(Saved data entries)
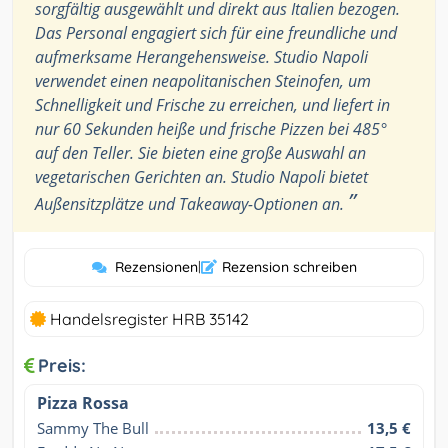
sorgfältig ausgewählt und direkt aus Italien bezogen.
Das Personal engagiert sich für eine freundliche und
aufmerksame Herangehensweise. Studio Napoli
verwendet einen neapolitanischen Steinofen, um
Schnelligkeit und Frische zu erreichen, und liefert in
nur 60 Sekunden heiße und frische Pizzen bei 485°
auf den Teller. Sie bieten eine große Auswahl an
vegetarischen Gerichten an. Studio Napoli bietet
”
Außensitzplätze und Takeaway-Optionen an.
Rezensionen
|
Rezension schreiben
Handelsregister HRB 35142
Preis:
Pizza Rossa
Sammy The Bull
13,5 €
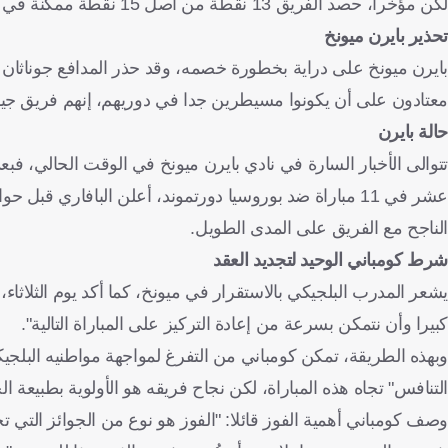
لكن مؤخرا، حصد الفريق 13 نقطة من أصل 15 نقطة ممكنة في الدوري وعاد إلى مساره الصحيح من حيث النتائج.
تحذير بايرن ميونخ
بايرن ميونخ على دراية بخطورة خصمه، وقد حذر المدافع جوناثان ت
معتادون على أن يكونوا مسيطرين جدا في دوريهم، إنهم فريق جيد لا ي
حالة بايرن
تتوالى الأخبار السارة في نادي بايرن ميونخ في الوقت الحالي، فب
الناجح مع الفريق على المدى الطويل.
شرط كومباني الوحيد لتجديد العقد
يشعر المدرب البلجيكي بالاستقرار في ميونخ، كما أكد يوم الثلاثا
كبيرا وأن نتمكن بسرعة من إعادة التركيز على المباراة التالية".
وبهذه الطريقة، تمكن كومباني من التفرغ لمواجهة مواطنيه البل
التنافس" تجاه هذه المباراة، لكن نجاح فريقه هو الأولوية بطبيعة
وصف كومباني أهمية الفوز قائلا: "الفوز هو نوع من الجوائز التي تح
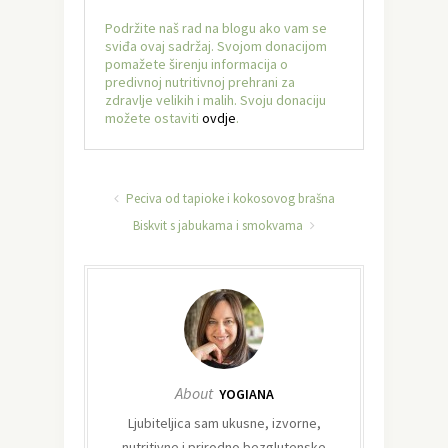
Podržite naš rad na blogu ako vam se
sviđa ovaj sadržaj. Svojom donacijom
pomažete širenju informacija o
predivnoj nutritivnoj prehrani za
zdravlje velikih i malih. Svoju donaciju
možete ostaviti
ovdje
.
Peciva od tapioke i kokosovog brašna
Biskvit s jabukama i smokvama
About
YOGIANA
Ljubiteljica sam ukusne, izvorne,
nutritivne i prirodno bezglutenske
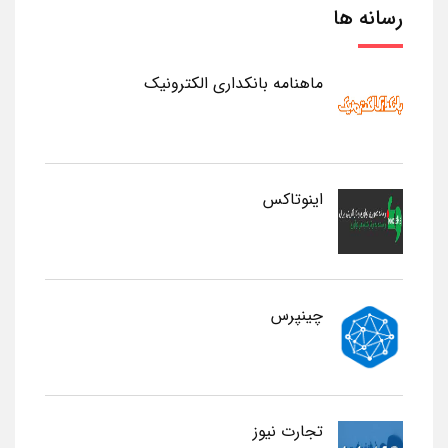
رسانه ها
ماهنامه بانکداری الکترونیک
اینوتاکس
چینپرس
تجارت نیوز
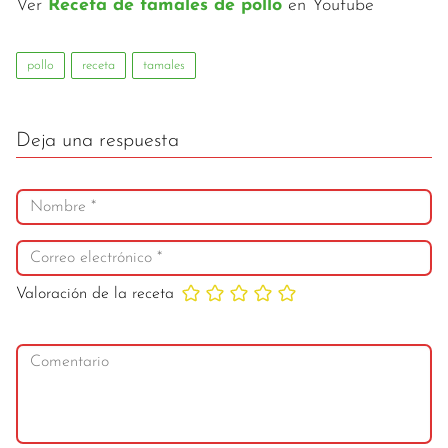
Ver
Receta de tamales de pollo
en Youtube
pollo
receta
tamales
Deja una respuesta
Valoración de la receta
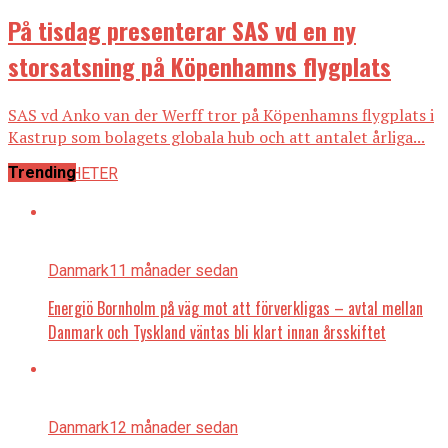
På tisdag presenterar SAS vd en ny
storsatsning på Köpenhamns flygplats
SAS vd Anko van der Werff tror på Köpenhamns flygplats i
Kastrup som bolagets globala hub och att antalet årliga...
Trending
ALLA NYHETER
Danmark
11 månader sedan
Energiö Bornholm på väg mot att förverkligas – avtal mellan
Danmark och Tyskland väntas bli klart innan årsskiftet
Danmark
12 månader sedan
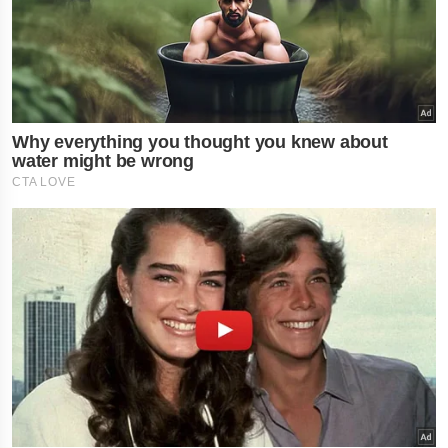
નોકરી-ધંધામાં પ્રગતિ... આ
રાશિના લોકોને ફળશે આજનો
દિવસ , જાણો તમારું રાશિફળ?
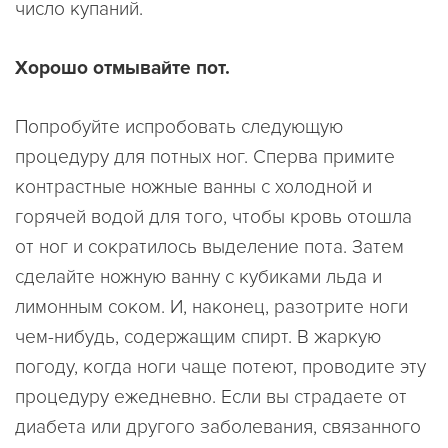
число купаний.
Хорошо отмывайте пот.
Попробуйте испробовать следующую
процедуру для потных ног. Сперва примите
контрастные ножные ванны с холодной и
горячей водой для того, чтобы кровь отошла
от ног и сократилось выделение пота. Затем
сделайте ножную ванну с кубиками льда и
лимонным соком. И, наконец, разотрите ноги
чем-нибудь, содержащим спирт. В жаркую
погоду, когда ноги чаще потеют, проводите эту
процедуру ежедневно. Если вы страдаете от
диабета или другого заболевания, связанного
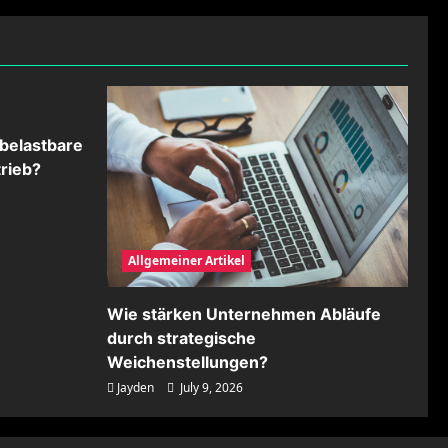
belastbare
rieb?
Allgemeiner Artikel
Wie stärken Unternehmen Abläufe
durch strategische
Weichenstellungen?
Jayden
July 9, 2026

Exercise details:
Using the records above, say how many lines include the string "ноги". Only the number is wanted.

The completed task:
2